● **WHAT TO DO**
Skip the pictures, and retype the data below in full, exactly.

● **MATERIAL TO PROCESS**
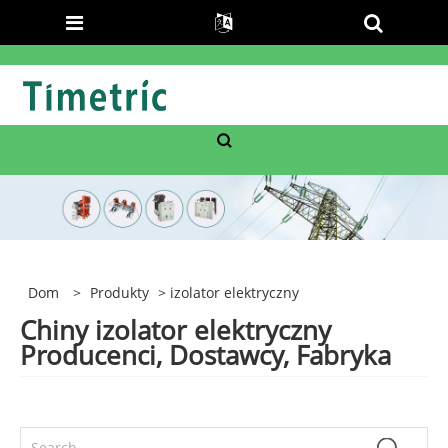
Dom
>
Produkty
> izolator elektryczny
Chiny izolator elektryczny
Producenci, Dostawcy, Fabryka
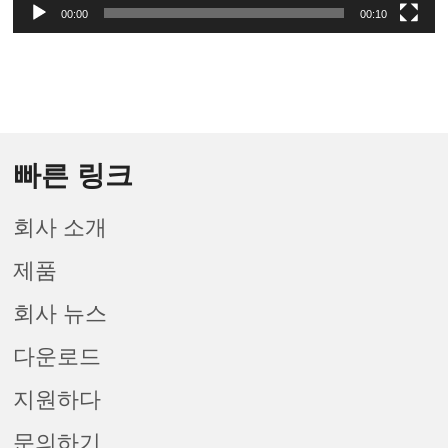
00:00
00:10
빠른 링크
회사 소개
제품
회사 뉴스
다운로드
지원하다
문의하기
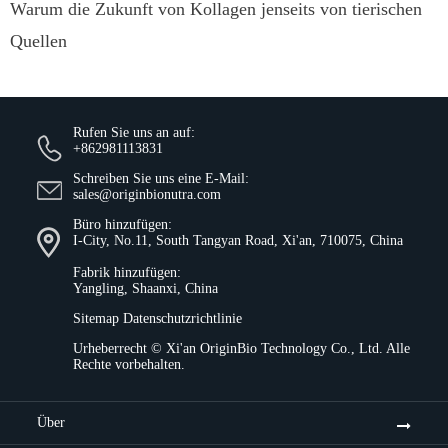
Warum die Zukunft von Kollagen jenseits von tierischen
Quellen
Rufen Sie uns an auf:
+862981113831
Schreiben Sie uns eine E-Mail:
sales@originbionutra.com
Büro hinzufügen:
I-City, No.11, South Tangyan Road, Xi'an, 710075, China
Fabrik hinzufügen:
Yangling, Shaanxi, China
Sitemap
Datenschutzrichtlinie
Urheberrecht ©
Xi'an OriginBio Technology Co., Ltd.
Alle
Rechte vorbehalten.
Über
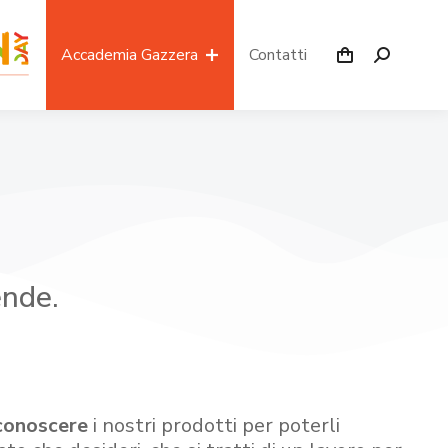
Accademia Gazzera
Contatti
ende.
conoscere
i nostri prodotti per poterli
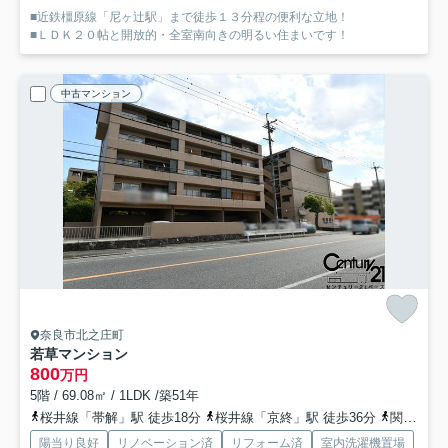
■近鉄橿原線「尼ヶ辻駅」まで徒歩１３分程の便利な立地！
■ＬＤＫ２０帖と開放的・全室南向きの明るい住まいです！
中古マンション
奈良市北之庄町
若草マンション
800
万円
5階 / 69.08㎡ / 1LDK /築51年
桜井線「帯解」駅 徒歩18分
桜井線「京終」駅 徒歩36分
関西本線「郡山」駅 徒歩41分
陽当り良好
リノベーション済
リフォーム済
室内洗濯機置場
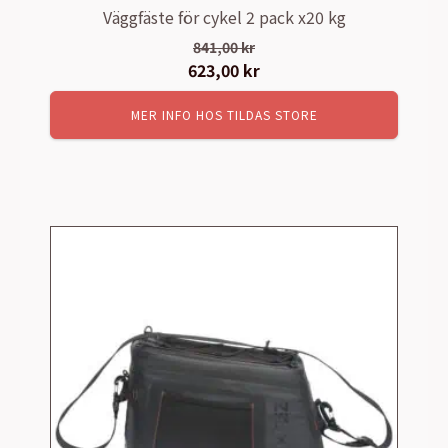
Väggfäste för cykel 2 pack x20 kg
841,00
kr
Det
623,00
kr
Det
ursprungliga
nuvarande
MER INFO HOS TILDAS STORE
priset
priset
var:
är:
841,00 kr.
623,00 kr.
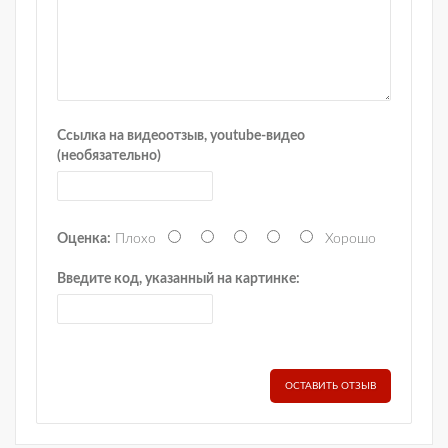
Ссылка на видеоотзыв, youtube-видео
(необязательно)
Оценка:
Плохо
Хорошо
Введите код, указанный на картинке:
ОСТАВИТЬ ОТЗЫВ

● **ANSWER**
Dom
>
Produkty
> izolator elektryczny
Chiny izolator elektryczny
Producenci, Dostawcy, Fabryka
00:00
00:10
빠른 링크
회사 소개
제품
회사 뉴스
다운로드
지원하다
문의하기
Warum die Zukunft von Kollagen jenseits von tierischen
Quellen
Rufen Sie uns an auf:
+862981113831
Schreiben Sie uns eine E-Mail:
sales@originbionutra.com
Büro hinzufügen:
I-City, No.11, South Tangyan Road, Xi'an, 710075, China
Fabrik hinzufügen:
Yangling, Shaanxi, China
Sitemap
Datenschutzrichtlinie
Urheberrecht ©
Xi'an OriginBio Technology Co., Ltd.
Alle
Rechte vorbehalten.
Über
Accademia Gazzera
Contatti
ende.
conoscere
i nostri prodotti per poterli
■近鉄橿原線「尼ヶ辻駅」まで徒歩１３分程の便利な立地！
■ＬＤＫ２０帖と開放的・全室南向きの明るい住まいです！
中古マンション
奈良市北之庄町
若草マンション
800
万円
5階 / 69.08㎡ / 1LDK /築51年
桜井線「帯解」駅 徒歩18分
桜井線「京終」駅 徒歩36分
関西本線「郡山」駅 徒歩41分
陽当り良好
リノベーション済
リフォーム済
室内洗濯機置場
Väggfäste för cykel 2 pack x20 kg
841,00
kr
Det
623,00
kr
Det
ursprungliga
nuvarande
MER INFO HOS TILDAS STORE
priset
priset
var:
är:
841,00 kr.
623,00 kr.
Ссылка на видеоотзыв, youtube-видео
(необязательно)
Оценка:
Плохо
Хорошо
Введите код, указанный на картинке:
ОСТАВИТЬ ОТЗЫВ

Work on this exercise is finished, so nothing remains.